ADD REPLY • link 7.0 years ago by Tania ▴ 180

1

Entering edit mode

Oh, well, the GENCODE files to which I pointed you contain all of the RNA genes identified by the ENCODE project, which totals up to ~200,000 different RNAs. Only ~21,000 of these RNAs are actually further translated into proteins; hence, the 'protein_coding' suffix. These protein coding RNA genes comprise the most well known genes, such as the HOX gene group, TP53, BRCA1, CD20, CD79A/MS4A1, CR2, etc.

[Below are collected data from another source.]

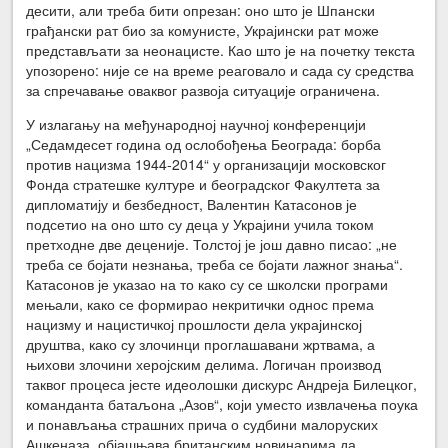
десити, али треба бити опрезан: оно што је Шпански
грађански рат био за комунисте, Украјински рат може
представљати за неонацисте. Као што је на почетку текста
упозорено: није се на време реаговало и сада су средства
за спречавање оваквог развоја ситуације ограничена.
У излагању на међународној научној конференцији
„Седамдесет година од ослобођења Београда: борба
против нацизма 1944-2014“ у организацији московског
Фонда стратешке културе и београдског Факултета за
дипломатију и безбедност, Валентин Катасонов је
подсетио на оно што су деца у Украјини учила током
претходне две деценије. Толстој је још давно писао: „не
треба се бојати незнања, треба се бојати лажног знања“.
Катасонов је указао на то како су се школски програми
мењали, како се формирао некритички однос према
нацизму и нацистичкој прошлости дела украјинској
друштва, како су злочинци проглашавани жртвама, а
њихови злочини херојским делима. Логичан производ
таквог процеса јесте идеолошки дискурс Андреја Билецког,
команданта батаљона „Азов“, који уместо извлачења поука
и понављања страшних прича о судбини малоруских
Ашкеназа, објашњава британским новинарима да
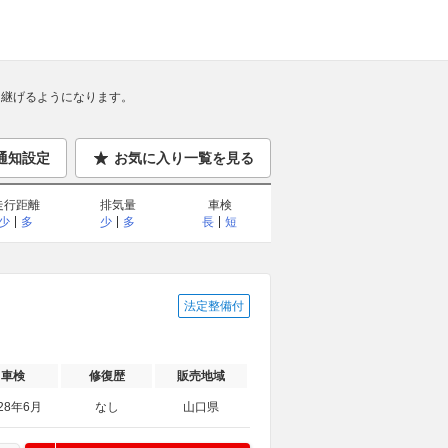
継げるようになります。
通知設定
お気に入り一覧を見る
走行距離
排気量
車検
少
多
少
多
長
短
法定整備付
車検
修復歴
販売地域
28年6月
なし
山口県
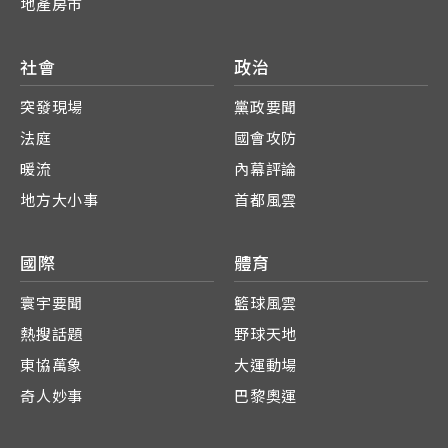
地產房市
社會
政治
突發現場
黨政要聞
法庭
國會攻防
暖流
內幕評論
地方大小事
首都風雲
國際
體育
寰宇要聞
籃球風雲
熱搜話題
野球天地
東協萬象
大運動場
奇人妙事
巴黎奧運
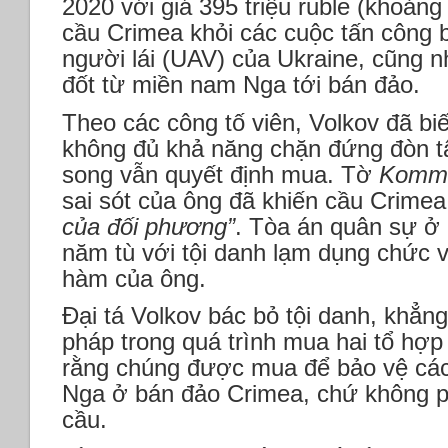
2020 với giá 395 triệu ruble (khoảng
cầu Crimea khỏi các cuộc tấn công
người lái (UAV) của Ukraine, cũng 
đốt từ miền nam Nga tới bán đảo.
Theo các công tố viên, Volkov đã biế
không đủ khả năng chặn đứng đòn t
song vẫn quyết định mua. Tờ
Komme
sai sót của ông đã khiến cầu Crime
của đối phương”
. Tòa án quân sự ở
năm tù với tội danh lạm dụng chức 
hàm của ông.
Đại tá Volkov bác bỏ tội danh, khẳng
pháp trong quá trình mua hai tổ hợ
rằng chúng được mua để bảo vệ các
Nga ở bán đảo Crimea, chứ không p
cầu.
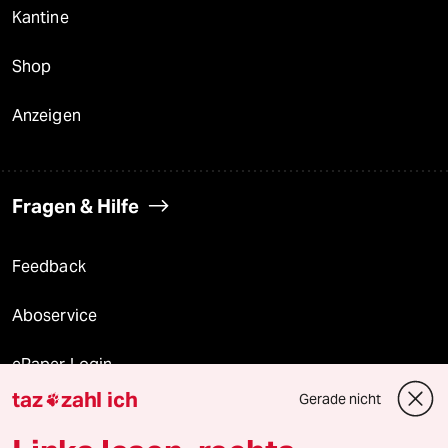
Kantine
Shop
Anzeigen
Fragen & Hilfe
Feedback
Aboservice
ePaper Login
taz
zahl ich
Gerade nicht

Downloads für Abonnierende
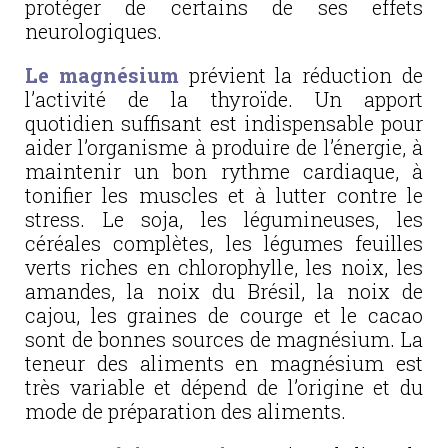
protéger de certains de ses effets
neurologiques.
Le magnésium
prévient la réduction de
l’activité de la thyroïde. Un apport
quotidien suffisant est indispensable pour
aider l’organisme à produire de l’énergie, à
maintenir un bon rythme cardiaque, à
tonifier les muscles et à lutter contre le
stress. Le soja, les légumineuses, les
céréales complètes, les légumes feuilles
verts riches en chlorophylle, les noix, les
amandes, la noix du Brésil, la noix de
cajou, les graines de courge et le cacao
sont de bonnes sources de magnésium. La
teneur des aliments en magnésium est
très variable et dépend de l’origine et du
mode de préparation des aliments.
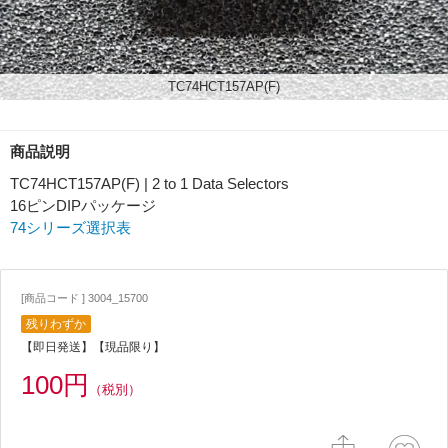
TC74HCT157AP(F)
商品説明
TC74HCT157AP(F) | 2 to 1 Data Selectors
16ピンDIPパッケージ
74シリーズ選択表
[商品コード ] 3004_15700
残りわずか
【即日発送】【現品限り】
100円
（税別）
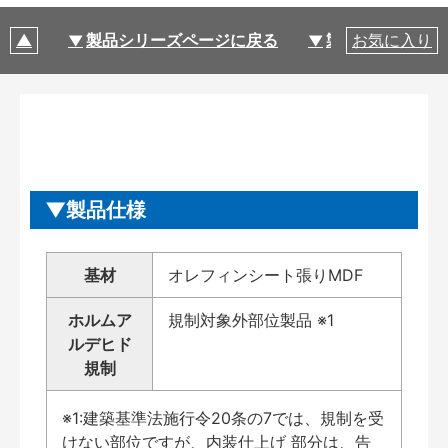
製品シリーズページに戻る
製品仕様
お気に入り
製品仕様
基材
オレフィンシート張りMDF
ホルムア
規制対象外部位製品 ※1
ルデヒド
規制
※1:建築基準法施行令20条の7では、規制を受
けない部位ですが、内装仕上げ 部分は、告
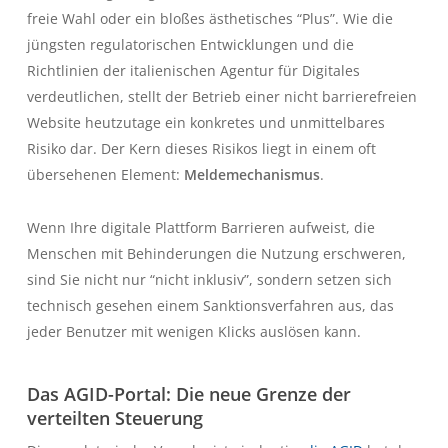
freie Wahl oder ein bloßes ästhetisches “Plus”. Wie die
jüngsten regulatorischen Entwicklungen und die
Richtlinien der italienischen Agentur für Digitales
verdeutlichen, stellt der Betrieb einer nicht barrierefreien
Website heutzutage ein konkretes und unmittelbares
Risiko dar. Der Kern dieses Risikos liegt in einem oft
übersehenen Element:
Meldemechanismus
.
Wenn Ihre digitale Plattform Barrieren aufweist, die
Menschen mit Behinderungen die Nutzung erschweren,
sind Sie nicht nur “nicht inklusiv”, sondern setzen sich
technisch gesehen einem Sanktionsverfahren aus, das
jeder Benutzer mit wenigen Klicks auslösen kann.
Das AGID-Portal: Die neue Grenze der
verteilten Steuerung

All of the other genes do not encode for a protein but may still have functionality, i.e., non-coding RNAs (ncRNAs). Well-known ones include XIST, a non-coding RNA which in females helps to deactivate one X chromosome through epigenetic silencing. Many other ncRNAs are transcribed from the antisense strand of another RNA and may interfere with the expression of the sense RNA. TSIX, for example, is transcribed on the opposite strand of XIST.

There is further information on all 'biotypes' in GENCODE here: https://www.gencodegenes.org/gencode_biotypes.html

You will most likely not be interested in all of these. For example, there are ~40,000 pseudogenes alone.